After this incident reports started to fly that the Roki tunnel had some special, almost mystical characteristics: that it was built according to a secret engineering plan, that it has a concrete wall 40metres wide, three manipulating points which only the Kremlin knows, etcetera.
The Georgian Times has looked into the history of the tunnel’s construction and the identity of the builders. Who was its architect and is it really an extraordinary tunnel? We have discovered that Roki is just an ordinary tunnel built by professional mountain engineers, to no particularly unusual design.
Paradox
The terms North Ossetia and South Ossetia were coined after the occupation of Georgia by the Communists in 1922. The Kremlin could have required Georgia to build a tunnel linking the so called North and South Ossetia before but it did not have time to think of Roki because of World War II.
Attempts to construct the Roki tunnel eventually began in the 1960s. As the economic situation started to stabilize in the USSR, the construction of the tunnel came onto the agenda.
Kremlin Directives
Giorgi Jusoev, Secretary of the South Ossetia Regional Committee from 1965-1972, says: “The North Ossetian people, urged on by the Russians, demanded the construction of the Roki tunnel. The Georgian authorities of the time used to receive letters saying something like this: “The North Ossetian people want to have tunnel to connect them with South Ossetia. There is no effective means of active communication between the two halves of Ossetia and even Alpinists find it difficult to climb the Caucasus mountains. The Ossetian people are separated by the Caucasus Range and we therefore need this tunnel immediately.” A number of similar letters were sent to the Kremlin, although the Kremlin itself instigated this activity.
“The Kremlin instructed Vasil Mzhavanadze, Secretary of the Georgian Central Committee, to build the tunnel. Mzhavanadze opposed the construction of the tunnel because it would be economically damaging, being very expensive to build with no compensatory benefits accruing from its presence. But he did not reveal the true reason for his objection – he did not want to built the shortest and simplest route for North Ossetians to get to Georgia. North Ossetians used to dash to Moscow to complain about this. Mzhavanadze was on friendly terms with the General Secretary of the USSR Leonid Brezhnev and apparently he managed to get the tunnel plans put on hold.
“When Eduard Shevardnadze took over as the First Secretary of the Georgian Central Committee, the Kremlin pushed the issue to the forefront again and the construction of the tunnel finally received the green light. Unfortunately the Georgian-Ossetian confrontation started as a result.”
Shevardnadze perhaps did not imagine, when signing off the Roki project, what a fatal role this tunnel would play in the history of Georgia.

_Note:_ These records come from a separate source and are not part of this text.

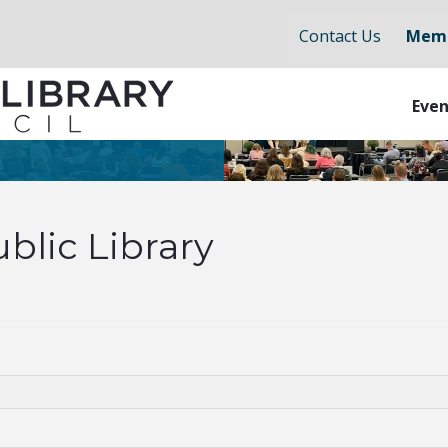
Contact Us
Memb
Even
blic Library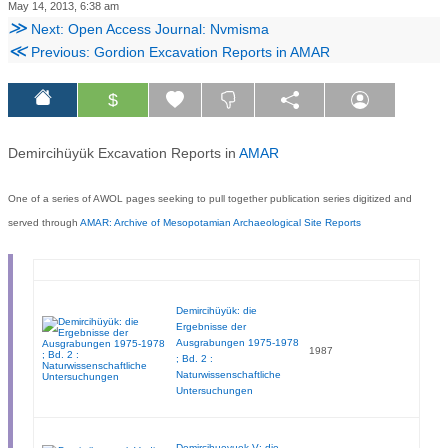
May 14, 2013, 6:38 am
≫
Next: Open Access Journal: Nvmisma
≪
Previous: Gordion Excavation Reports in AMAR
$
Demircihüyük Excavation Reports in
AMAR
One of a series of AWOL pages seeking to pull together publication series digitized and
served through
AMAR: Archive of Mesopotamian Archaeological Site Reports
Demircihüyük: die
Ergebnisse der
Ausgrabungen 1975-1978
1987
; Bd. 2 :
Naturwissenschaftliche
Untersuchungen
Demircihueyuek V: die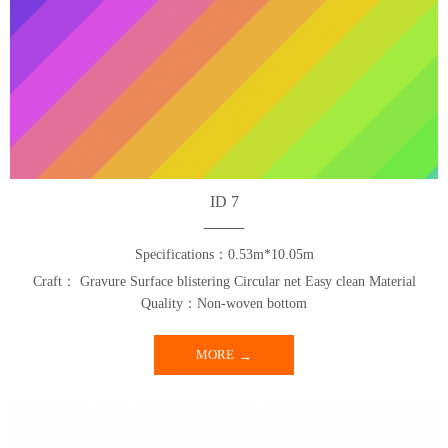
ID 7
Specifications：0.53m*10.05m
Craft： Gravure Surface blistering Circular net Easy clean Material
Quality：Non-woven bottom
MORE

Can the Roki tunnel be blown up?
Construction of the tunnel finally began in the 1980s. Jimi Pataridze, a mountain engineer at Kavkasia Construction, managed the project. Pataridze is now in Moscow. The mining expert on the project was a certain Nishnianidze and it is not known who the geology expert was.
In Communist times the construction cost of a tunnel was 500 rubles per km. The Roki tunnel is 3,000 square metres long. The construction of 1 square metre of tunnel nowadays costs 30,000 – 40,000 GEL. So, it would cost about 120m GEL to build the same tunnel today. The width of the walls is standard – an 80 cm layer of concrete. The tower is 26 metres tall.
The construction went on for several years and was not completed – it did not meet the relevant standards. Omar Purtsvanadze, mountain engineer, said: “In the Communist era a Commission refused to allow this tunnel to become operational, as it was not fortified or did not have one of the layers it should have. It is still considered incomplete. But since construction ceased the tunnel has been used for smuggling purposes. In Communist times people conveyed smuggled fish from Stavropol to Georgia through it and made a good deal of money. Russians patrolled the entrance and exit of the tunnel and smugglers got through by bribing them. The Georgian authorities at that time turned a blind eye to this as they received hush money, that is, the tunnel belonged to the government mafia.”
After the Communists left the Roki tunnel retained its primary function – the facilitation of contraband flow in both directions. Drugs, stolen cars and a number of other things were trafficked from the North Caucasus to Georgia and vice versa. A number of spies and terrorists also used the tunnel. Thus Zviad Gamsakhurdia tried to destroy the tunnel but was unable to do it.
After August 8 the Roki tunnel has again acquired vital importance. All sides in the current conflict have one question in mind – can the tunnel be destroyed?
Professional mountain engineers say that it is not difficult to blow up the tunnel if you have all the geological data. As a rule, before a project plan is finalized, a geology experts examines the layers in the rock and gives an exact geological mapping of the layers to the engineer. The Caucasus mountains mostly have granite, clay and sand layers. The geological picture pinpoints the location of the layers and the tunnel can be blown up by mining the sand layers. Importantly, blowing the tunnel up in this way renders its reconstruction almost impossible, as the prevention of further collapse of the sand layers becomes impossible.